Verantwortlich für alle Toten an Europas Außengrenzen ist die Europäische Union und damit nicht zuletzt die Bundesrepublik und deren Innenminister. Mit ihrer Abschottungspolitik verwehren sie den Flüchtlingen, was für unsereins so selbstverständlich ist: das bequeme Passieren von Grenzen, etwa der zwischen Marokko und Ceuta und das sichere Überqueren der Straße von Gibralter in modernen Fähren.
Um diese Verantwortlichkeiten zu verwischen, werden Begriffe wie "Avalancha" benutzt oder es wird so getan, als seien die Kräfteverhältnisse genau umgekehrt: "Utilizan tácticas y estrategias militares ... Son atletas." (Sie benutzen militärische Taktiken und Strategien ... Das sind Athleten.) erklärte jüngst ein Regierungsmitglied der Stadt Melilla und meinte damit nicht die Guardia Civil, sondern die Flüchtlinge.
Das rassistische Klischee von den primitiven, körperlich jedoch überlegenen Schwarzen bedient auch ein Artikel, der am 30. August in der spanischen Tageszeitung El País erschien. Dort wird ein Grenzübertritt folgendermaßen geschildert: "Lo que ocurrió recuerda los asaltos a las fortalezas en la Edad Media. Los inmigrantes trepaban por las escaleras y saltaban sobre la primera valla en solo 15 segundos. Recogían entonces otras escalas que les lanzaban sus compañeros y salvaban la segunda verja como gatos ... Los guardias, equipados con material antidisturbios, se interponían y trataban de rechazarlos con sus escudos, pero se veían superados por los corpulentos asaltantes."(Was hier passierte, erinnert an die Erstürmungen von Festungen im Mittelalter. In nur 15 Sekunden kletterten die Immigranten Leitern hoch und sprangen über den ersten Zaun. Dann holten sie andere Leitern, die ihnen ihre Kumpanen zuwarfen und überwanden wie Katzen den zweiten Zaun. Die gut ausgerüsteten Grenzwächter griffen ein und versuchten sie mit ihren Schilden zurückzudrängen, sahen sich aber von den korpulenten Angreifern überwältigt.)

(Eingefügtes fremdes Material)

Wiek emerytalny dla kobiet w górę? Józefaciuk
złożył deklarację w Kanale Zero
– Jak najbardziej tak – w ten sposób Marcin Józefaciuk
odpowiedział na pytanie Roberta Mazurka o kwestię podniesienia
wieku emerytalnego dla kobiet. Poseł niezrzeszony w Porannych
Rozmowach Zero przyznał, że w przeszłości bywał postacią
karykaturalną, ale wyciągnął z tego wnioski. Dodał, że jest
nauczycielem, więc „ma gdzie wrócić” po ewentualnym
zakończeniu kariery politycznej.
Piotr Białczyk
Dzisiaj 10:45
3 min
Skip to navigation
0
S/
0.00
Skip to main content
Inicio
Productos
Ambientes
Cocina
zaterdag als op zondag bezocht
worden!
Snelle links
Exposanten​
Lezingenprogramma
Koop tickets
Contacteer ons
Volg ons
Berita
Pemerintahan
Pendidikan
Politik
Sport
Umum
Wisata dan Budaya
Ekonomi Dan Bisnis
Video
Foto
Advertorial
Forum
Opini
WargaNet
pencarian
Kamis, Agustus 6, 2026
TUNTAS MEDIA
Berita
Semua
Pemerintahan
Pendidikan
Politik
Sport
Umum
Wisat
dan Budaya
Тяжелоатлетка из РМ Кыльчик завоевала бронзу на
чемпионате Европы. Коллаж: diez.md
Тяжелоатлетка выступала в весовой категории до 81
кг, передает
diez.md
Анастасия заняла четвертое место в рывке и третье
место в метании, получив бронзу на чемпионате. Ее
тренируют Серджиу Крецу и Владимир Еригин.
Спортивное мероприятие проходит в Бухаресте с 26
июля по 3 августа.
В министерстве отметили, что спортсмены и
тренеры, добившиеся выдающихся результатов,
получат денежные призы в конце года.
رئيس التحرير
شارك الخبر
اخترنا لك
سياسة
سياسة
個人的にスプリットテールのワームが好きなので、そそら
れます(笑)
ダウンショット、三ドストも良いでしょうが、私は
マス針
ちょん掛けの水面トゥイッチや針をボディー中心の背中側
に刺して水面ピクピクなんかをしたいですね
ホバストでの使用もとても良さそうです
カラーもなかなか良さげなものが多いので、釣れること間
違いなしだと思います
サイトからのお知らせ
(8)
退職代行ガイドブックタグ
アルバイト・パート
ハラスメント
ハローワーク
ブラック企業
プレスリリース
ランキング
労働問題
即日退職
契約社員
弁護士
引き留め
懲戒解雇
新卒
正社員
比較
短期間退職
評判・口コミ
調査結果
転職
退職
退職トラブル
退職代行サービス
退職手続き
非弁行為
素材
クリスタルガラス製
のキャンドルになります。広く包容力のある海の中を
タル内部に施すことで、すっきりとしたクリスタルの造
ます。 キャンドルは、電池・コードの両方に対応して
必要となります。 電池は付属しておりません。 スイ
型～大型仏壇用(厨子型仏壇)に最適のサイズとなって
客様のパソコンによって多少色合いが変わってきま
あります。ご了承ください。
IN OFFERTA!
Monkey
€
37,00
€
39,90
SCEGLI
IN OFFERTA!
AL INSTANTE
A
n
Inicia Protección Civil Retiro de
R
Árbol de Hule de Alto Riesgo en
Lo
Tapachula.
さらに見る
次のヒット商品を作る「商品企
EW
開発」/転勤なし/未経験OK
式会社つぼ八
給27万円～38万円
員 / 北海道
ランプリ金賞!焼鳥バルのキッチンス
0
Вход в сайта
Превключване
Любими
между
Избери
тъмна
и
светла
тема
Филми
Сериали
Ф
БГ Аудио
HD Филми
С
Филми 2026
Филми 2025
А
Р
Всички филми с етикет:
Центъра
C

Am 29. September, also am selben Tag, an dem in Ceuta so viele Flüchtlinge starben, fand in Sevilla ein Gipfeltreffen zwischen dem spanischen und dem marokkanischen Ministerpräsidenten statt. Dabei wurde beschlossen, dass beide Staaten in der Angelegenheit des so genannten "Migrantenproblems" besser zusammenarbeiten werden. Für die Flüchtlinge und MigrantInnen kann das nichts Gutes heißen.

Nachtrag: Während ich diesen Beitrag produziere, höre ich in den Nachrichten, dass drei MigrantInnen vor Fuerteventura ertrunken sind.

Kommentare
04.10.2005 / 18:39 Ralf, Radio Corax, Halle
Toller Beitrag- wenn man das sosagen kann
gesendet bei Widerhall-Radio CORAX am 4.10.